La saga di Fast & Furious ha preso la piega di Harry Potter, è sempre più attenta a seguire la crescita e l’invecchiamento del proprio pubblico, ventenne nel 2001 e oggi in età da figli. Dominic Toretto non è più quello di prima, ha un figlio, parla come una persona che ha una vita dietro e non una davanti e anche la sua regola di vivere un quarto di miglio alla volta è scomparsa da tempo. Come i buoni padri, fa prediche e invita all’impegno e alla dedizione, così da continuare a rappresentare le aspirazioni e la vita dei suoi spettatori primari.

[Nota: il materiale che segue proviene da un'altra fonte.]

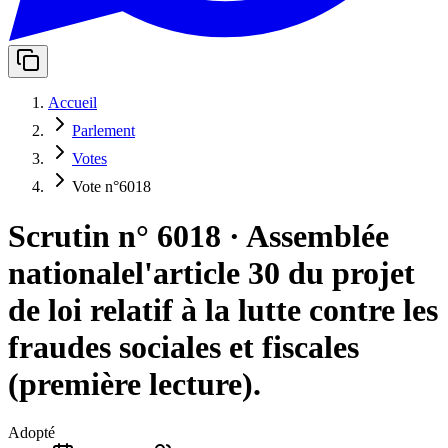
Accueil
Parlement
Votes
Vote n°6018
Scrutin n° 6018
·
Assemblée
nationale
l'article 30 du projet
de loi relatif à la lutte contre les
fraudes sociales et fiscales
(première lecture).
Adopté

Per tutti gli altri stavolta c’è Jason Momoa

La storia di Fast & Furious, almeno dal quinto capitolo in poi, può anche essere letta come la storia di Vin Diesel e della sua scalata al dominio del modello di maschio alfa cinematografico. Una storia fatta del coinvolgimento di tutti gli attori più importanti (e spesso proprio più grossi fisicamente) del cinema d’azione dei suoi anni, sempre in ruoli da villain e sempre inevitabilmente battuti quanto a virilità, destrezza e acume da Dominic Toretto, salvo essere poi inglobati dall’episodio successivo nella sua famiglia, sotto di lui. In pratica la storia di come Diesel abbia chiamato tutti i possibili rivali ad inginocchiarsi davanti al personaggio che ha creato e alla fama che lo sostiene. Anche Charlize Theron, dopo essere diventata un’attrice importante di cinema d’azione, ha passato questo rito di iniziazione. Fast X è il film in cui Jason Momoa si piega, anche se per la prima volta c’è l’impressione che sia stato creato un personaggio dotato di una personalità.

Non è una personalità sfumata o complicata ovviamente (siamo pur sempre in Fast & Furious!) ma ha delle caratteristiche evidenti e originali che lo distinguono dal continuo minacciare ed essere truci. Dotato dello stile barocco dei personaggi del cinema indiano, sessualmente fluido e poi psicologicamente instabile come il Joker di Batman (ne ha anche la parlata inarrestabile e il gusto per l’unione tra macabro e divertente), è il tipo di villain creato dagli eroi, nato cioè dalle ceneri di una tragedia (familiare) che ha avuto luogo lungo la saga. Per questo in Fast X vediamo anche pezzi di film passati, uniti a scene nuove con attori ringiovaniti digitalmente (non benissimo) ambientate durante quegli eventi. Se il concetto di familia, come nucleo protettore dei valori etici e morali positivi, è il protagonista della saga di Fast & Furious, una sorta di gruppo allargato che comprende chiunque riconosca Dominc Toretto come leader indiscusso ed è invitato alla sua tavola (letteralmente), stavolta il villain è l’opposto: un uomo la cui familia è stata distrutta, che vive con un codice diverso (sessualmente non ortodosso!) e che proprio nella fine di una familia ha la sua origin story. Non è proprio il massimo per i canoni occidentali ma è normalissimo per quelli orientali.

Questi infatti non sono dettagli per una gran parte del pubblico cinematografico dei mercati dall’altra parte del mondo, e contribuisce a rendere Fast X, come i suoi predecessori, l’esempio più perfetto di world movie, capace di trovare il minimo comun denominatore che fa appello a ciò in cui si possono identificare spettatori di culture diverse. Louis Leterrier (il regista di questo film) però non è Justin Lin (il migliore che ci abbia lavorato) e non riesce a gestire il compito difficile di tenere insieme i ritmi e le assurdità della saga (oltre alla sua durata obbligatoria, qui estesa in una trilogia di film che parte ora ma che non cambia granchè nello storytelling) per creare un film compatto, ritmato, interessante e non monocorde. La cronica mancanza di reale rischio in scene d’azione da cartone animato con computer grafica insufficiente (visti budget e aspirazioni) e le trame così implausibili da fornire motivazioni scarsamente coinvolgenti, dovrebbero essere compensate da una capacità reale di stupire che tuttavia non c’è. Solo alcune esagerazioni (come quella finale sulla diga) o la grande scena a Roma suscitano un po’ di meraviglia. Difficile dirsi delusi da un film così simile ai precedenti e che mantiene così tanto quel che promette, ma obiettivamente è anche difficile uscirne davvero soddisfatti.